New features for the perf tracing tool and its infrastructure were the topic of two talks squeezed into one slot at the 2014 Linux Foundation Collaboration Summit. Red Hat's Jiri Olsa and LG Electronics's Namhyung Kim looked at both recent changes that have gone into perf as well as those that are still pending. Each looked at a different set of improvements to perf, including those they created themselves and those that came from other developers.

Olsa started things off by describing the libtraceevent plugins that will help in parsing the tracepoint format lines. libtraceevent itself was written by Steven Rostedt as part of the trace-cmd front-end for ftrace, but is now used by perf as well. Each kernel tracepoint has formatting information in its format file ("print fmt") that describes the format used by the kernel to output the data from the tracepoint, but that line is difficult for user space code to use, he said. Plugins will allow user space to easily parse that information to produce the same output as the kernel.

Intel processor feature support

Support for the "running average power limit" (RAPL) feature in Intel processors was next up. It allows administrators to set and monitor power consumption limits for various hardware domains in the system. With this addition, authored by Stephane Eranian, perf can sample and report on power consumption in several different categories: all physical cores, the processor package, the DRAM, or the built-in GPU.

Another Intel-only feature allows perf to do memory profiling on those systems. Recent Intel CPUs provide a way to see the individual loads and stores of memory. Each of those events has additional information associated with it, including the instruction address, data address, location of access (L1 cache, local RAM, or remote cache, for example), and type of translation lookaside buffer (TLB) access (hit, miss, L1, ...). There is also information on the "weight" of the access, which is the amount of work in cycles that the processor spent on the memory access. The weight values are not particularly reliable, Olsa said, but are getting better with each new processor.

Perf itself only records the memory access information, it does not try to analyze it. Another tool, c2c (for "cache to cache"), tries to detect cache-line sharing between processors, which is a good thing to avoid, he said. It will report on each cache line, giving the address of the line, the type of access (load/store), the offset of the access, and the instruction that caused the access. With that information, developers should be able to spot cache-line bouncing in their systems.

Better backtrace

Improvements to the backtrace output from ftrace was next on Olsa's list.
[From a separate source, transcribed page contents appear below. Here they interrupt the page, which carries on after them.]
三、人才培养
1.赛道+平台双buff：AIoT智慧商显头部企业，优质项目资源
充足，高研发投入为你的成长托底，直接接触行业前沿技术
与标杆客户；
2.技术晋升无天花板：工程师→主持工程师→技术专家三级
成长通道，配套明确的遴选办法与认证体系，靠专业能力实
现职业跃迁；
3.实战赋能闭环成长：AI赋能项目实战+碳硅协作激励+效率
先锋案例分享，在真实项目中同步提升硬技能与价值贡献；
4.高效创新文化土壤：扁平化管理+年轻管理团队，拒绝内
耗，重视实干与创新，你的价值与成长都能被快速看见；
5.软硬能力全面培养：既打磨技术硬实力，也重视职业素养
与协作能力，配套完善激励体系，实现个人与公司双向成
The idea is to be able to see the call chain that led up to a particular sample. That is currently done using frame pointers. If frame pointers are not available, the newly added libdw can use the DWARF debugging data format to unwind the stack and produce a backtrace. Perf can record the user stack and registers, then use libdw to provide a backtrace at report time, which is faster than using libunwind as was done previously.

An even faster mechanism to produce backtraces uses the "last branches record" (LBR) information. Enabling LBR will store a list of the last branches taken by the code each time a sample is taken. Both the from and to addresses are stored and that information can be used to produce a backtrace.

Future changes

All of the preceding changes have gone into perf relatively recently; Olsa then turned to some features that can be expected in the future. There is a plan to support the common trace format (CTF) in perf; the other user of CTF currently is the Linux trace toolkit next generation (LTTng). Making "perf record" multi-threaded is also on the drawing board. That will require per-CPU storage for perf data. Supporting multiple output data files (with a maximum size per file) is planned as well.
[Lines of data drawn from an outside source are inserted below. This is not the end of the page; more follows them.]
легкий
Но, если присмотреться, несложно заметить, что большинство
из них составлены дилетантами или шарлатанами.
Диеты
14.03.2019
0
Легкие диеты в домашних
Some bigger features that are coming include a mechanism to allow events to toggle other events on or off to help narrow down the measured area. The original code was from Frédéric Weisbecker, but it is missing a suitable user interface, Olsa said. Currently it has an "ugly" command-line interface.

Currently running "perf record" requires an open file for each CPU for each event. For traces with lots of events on systems with lots of CPUs, the maximum open file descriptor limit will be hit. So there are plans to allow for "event groups" that would share a single file descriptor. This idea has only been discussed, Olsa said, no code has been posted.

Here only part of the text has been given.